S’agissant des jeunes victimes :
Il est parfois impossible de justifier d’activité pratiquée avant le fait dommageable. Dans cette situation l’expert pourra retenir une perte de chance de la jeune victime de pouvoir exercer une activité sans exiger la preuve de la pratique antérieure de l’activité concernée.
L’expert doit préciser que les activités mobilisant certains membres par exemple sont impossibles, pénibles ou difficiles. Le juge en tirera les conséquences.
C’est en sens que s’établit la jurisprudence des juges du fond :
o CA Versailles 3ème chambre, 31 mars 2011, n° 08/6333
o TGI Paris 19ème chambre, 28 novembre 2016 n012/14203
o CA de Nîmes, 1ère chambre, 17 avril 2014 n° 11/04314
III. Mission d’expertise
Décrire toute impossibilité ou gêne, fonctionnelle ou psychologique, dans l’exercice d’activités de sport ou de loisirs que la victime indique pratiquer ;
Donner un avis médical sur cette impossibilité ou cette gêne, sans prendre position sur l’existence ou non d’un préjudice afférant à cette allégation ;
Donner un avis sur la perte de chance de pouvoir pratiquer de nouvelles activités de sport ou de loisir.
IV. Méthode d’évaluation
Pratique des activités :
L’expert reçoit les déclarations de la victime décrivant ses activités antérieures et les activités qu’elle ne peut plus envisager d’exercer. L’expert les énonce dans son rapport et donne une appréciation au regard de l’incapacité de la victime. Il s’appuie pour cela sur les caractéristiques propres de la victime et de son dommage (séquelles, âge, niveau sportif, état psychologique… etc.).
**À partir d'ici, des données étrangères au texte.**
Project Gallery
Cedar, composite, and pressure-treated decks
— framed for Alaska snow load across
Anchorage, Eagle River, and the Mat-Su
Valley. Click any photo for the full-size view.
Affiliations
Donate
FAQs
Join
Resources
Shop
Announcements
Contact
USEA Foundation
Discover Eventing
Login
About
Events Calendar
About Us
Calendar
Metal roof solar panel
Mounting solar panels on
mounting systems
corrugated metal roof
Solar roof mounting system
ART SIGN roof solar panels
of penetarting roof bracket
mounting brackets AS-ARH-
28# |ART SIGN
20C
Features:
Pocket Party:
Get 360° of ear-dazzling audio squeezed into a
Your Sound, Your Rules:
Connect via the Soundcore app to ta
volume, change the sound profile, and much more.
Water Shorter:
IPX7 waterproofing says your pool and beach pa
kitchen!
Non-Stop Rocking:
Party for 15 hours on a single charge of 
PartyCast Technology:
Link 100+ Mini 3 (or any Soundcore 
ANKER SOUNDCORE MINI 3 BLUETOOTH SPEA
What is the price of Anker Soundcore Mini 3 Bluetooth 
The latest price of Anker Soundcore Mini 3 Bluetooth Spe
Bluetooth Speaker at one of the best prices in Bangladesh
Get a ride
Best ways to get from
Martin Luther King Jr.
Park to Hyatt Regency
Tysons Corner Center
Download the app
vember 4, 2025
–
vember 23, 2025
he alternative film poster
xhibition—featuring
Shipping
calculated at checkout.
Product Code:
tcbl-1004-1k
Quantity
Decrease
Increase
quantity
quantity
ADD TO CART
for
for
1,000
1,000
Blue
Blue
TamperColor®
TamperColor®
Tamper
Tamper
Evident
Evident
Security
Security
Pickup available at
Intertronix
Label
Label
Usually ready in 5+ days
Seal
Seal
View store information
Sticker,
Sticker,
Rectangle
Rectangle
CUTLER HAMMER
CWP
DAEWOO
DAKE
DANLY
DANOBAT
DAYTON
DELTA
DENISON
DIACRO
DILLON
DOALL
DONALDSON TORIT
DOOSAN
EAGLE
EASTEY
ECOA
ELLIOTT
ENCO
Régularité et fréquence des activités :
Concernant la régularité et la fréquence d’exercice des activités, l’expert reçoit les déclarations de la victime qui seront documentées devant le juge ou le régleur ;
Matériel :
L’expert doit décrire les appareillages et matériels médicaux adaptés au handicap et permettant une certaine pratique de loisirs (fauteuil roulant tout terrain, prothèses, biski, lève-personne de piscine…).
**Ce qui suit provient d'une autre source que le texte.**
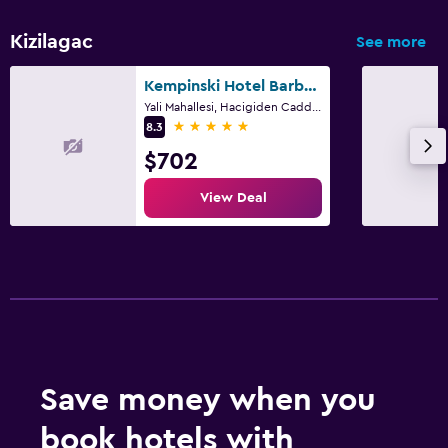
Kizilagac
See more
Kempinski Hotel Barbaros Bay Bodrum
Yali Mahallesi, Hacigiden Caddesi No: 33/1, Bodrum
5 stars
8.3
$702
View Deal
Save money when you
book hotels with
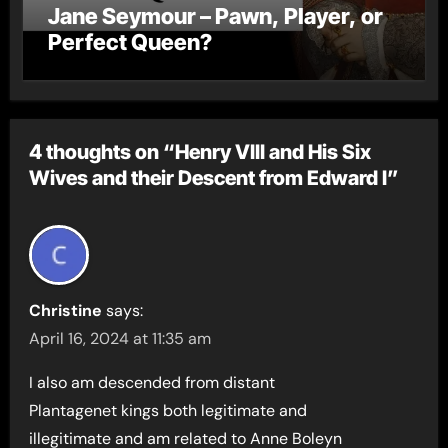
Jane Seymour – Pawn, Player, or
Perfect Queen?
4 thoughts on “Henry VIII and His Six
Wives and their Descent from Edward I”
Christine
says:
April 16, 2024 at 11:35 am
I also am descended from distant
Plantagenet kings both legitimate and
illegitimate and am related to Anne Boleyn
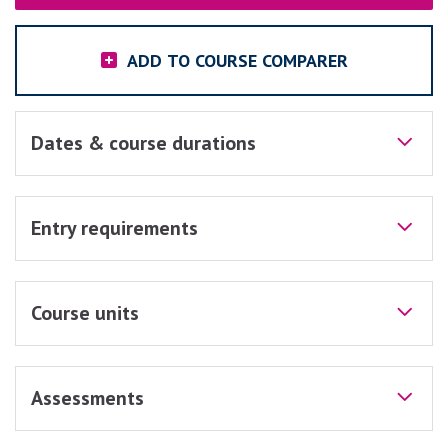
ADD TO COURSE COMPARER
Dates & course durations
Entry requirements
Course units
Assessments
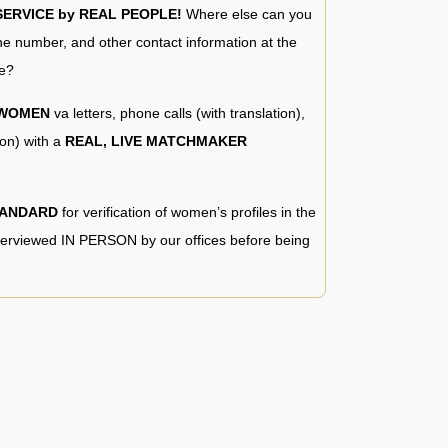
RVICE by REAL PEOPLE!
Where else can you
e number, and other contact information at the
e?
 WOMEN
va letters, phone calls (with translation),
ion) with a
REAL, LIVE MATCHMAKER
TANDARD
for verification of women’s profiles in the
terviewed IN PERSON by our offices before being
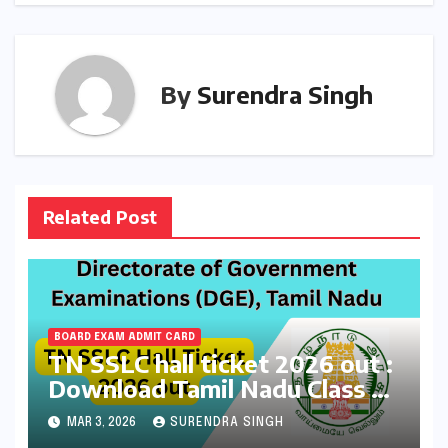
By
Surendra Singh
Related Post
BOARD EXAM ADMIT CARD
TN SSLC hall ticket 2026 out :
Download Tamil Nadu Class 10
Board Exams Admit Card at
MAR 3, 2026
SURENDRA SINGH
dge.tnschools.gov.in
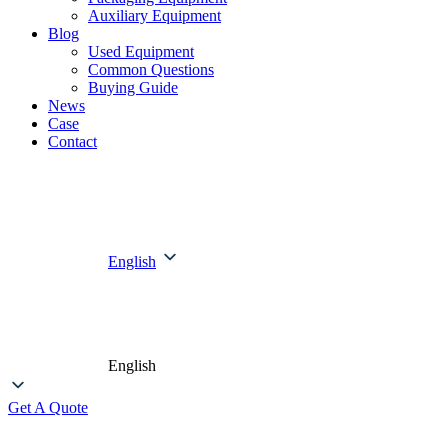
Auxiliary Equipment
Blog
Used Equipment
Common Questions
Buying Guide
News
Case
Contact
English
English
Get A Quote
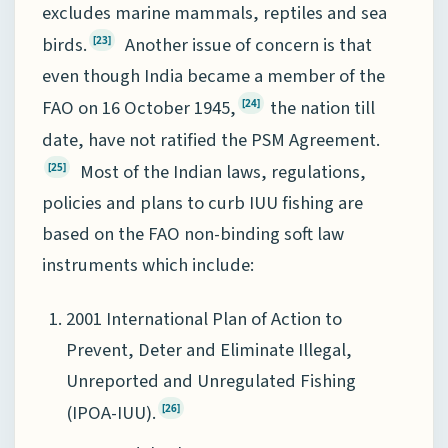
excludes marine mammals, reptiles and sea
birds.
Another issue of concern is that
[23]
even though India became a member of the
FAO on 16 October 1945,
the nation till
[24]
date, have not ratified the PSM Agreement.
Most of the Indian laws, regulations,
[25]
policies and plans to curb IUU fishing are
based on the FAO non-binding soft law
instruments which include:
2001 International Plan of Action to
Prevent, Deter and Eliminate Illegal,
Unreported and Unregulated Fishing
(IPOA-IUU).
[26]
Justificatifs de l’activité antérieure :
L’expert n’a pas à les demander. Ils seront fournis au régleur qui appréciera leur pertinence (attestations, photos, factures, inscriptions aux clubs de sports, licences sportives, inscriptions à des manifestations, passeport et visas, articles de journaux, œuvres artistiques, abonnements théâtre, cinéma, opéra…).
V. Exemple de conclusion
Jeune femme de 23 ans victime d’un accident de ski, taux d’incapacité 15 % :
Mme X indique qu’avant son accident elle pratiquait régulièrement la course à pied tous les 15 jours, le tennis une fois par mois, le yoga en club une fois par semaine, le ski et la natation en saison.
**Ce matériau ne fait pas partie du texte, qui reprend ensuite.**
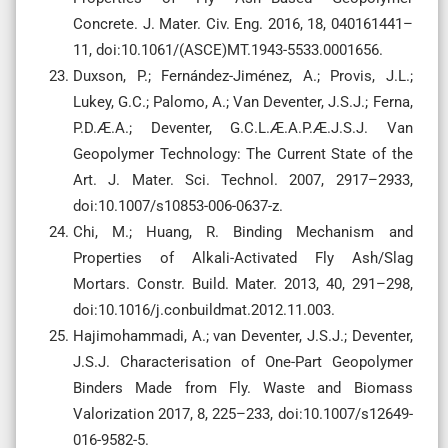
Concrete. J. Mater. Civ. Eng. 2016, 18, 040161441–
11, doi:10.1061/(ASCE)MT.1943-5533.0001656.
Duxson, P.; Fernández-Jiménez, A.; Provis, J.L.;
Lukey, G.C.; Palomo, A.; Van Deventer, J.S.J.; Ferna,
P.D.Æ.A.; Deventer, G.C.L.Æ.A.P.Æ.J.S.J. Van
Geopolymer Technology: The Current State of the
Art. J. Mater. Sci. Technol. 2007, 2917–2933,
doi:10.1007/s10853-006-0637-z.
Chi, M.; Huang, R. Binding Mechanism and
Properties of Alkali-Activated Fly Ash/Slag
Mortars. Constr. Build. Mater. 2013, 40, 291–298,
doi:10.1016/j.conbuildmat.2012.11.003.
Hajimohammadi, A.; van Deventer, J.S.J.; Deventer,
J.S.J. Characterisation of One-Part Geopolymer
Binders Made from Fly. Waste and Biomass
Valorization 2017, 8, 225–233, doi:10.1007/s12649-
016-9582-5.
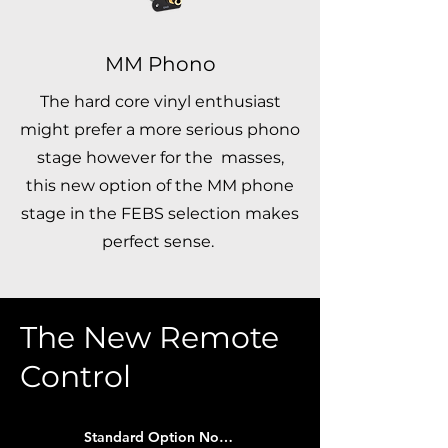
MM Phono
The hard core vinyl enthusiast
might prefer a more serious phono
stage however for the masses,
this new option of the MM phone
stage in the FEBS selection makes
perfect sense.
The New Remote
Control
Standard Option Now Included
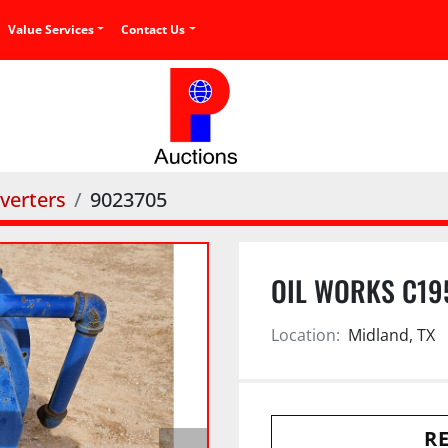
Value Services
Contact Us
verters
9023705
OIL WORKS C19
Location:
Midland, TX
RE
L’état séquellaire ne permet plus la pratique de la course à pied, car la victime présente une limitation à la marche rendant impossible la reprise de la course à pied, ainsi que le tennis, du fait de l’impossibilité de courir, et le yoga ne pourra être pratiqué que de façon adaptée.
En revanche si l’état physique permettrait la reprise raisonnable du ski, il existe une véritable incapacité à la reprise de cette activité en raison de l’appréhension psychologique, enfin la natation peut être reprise.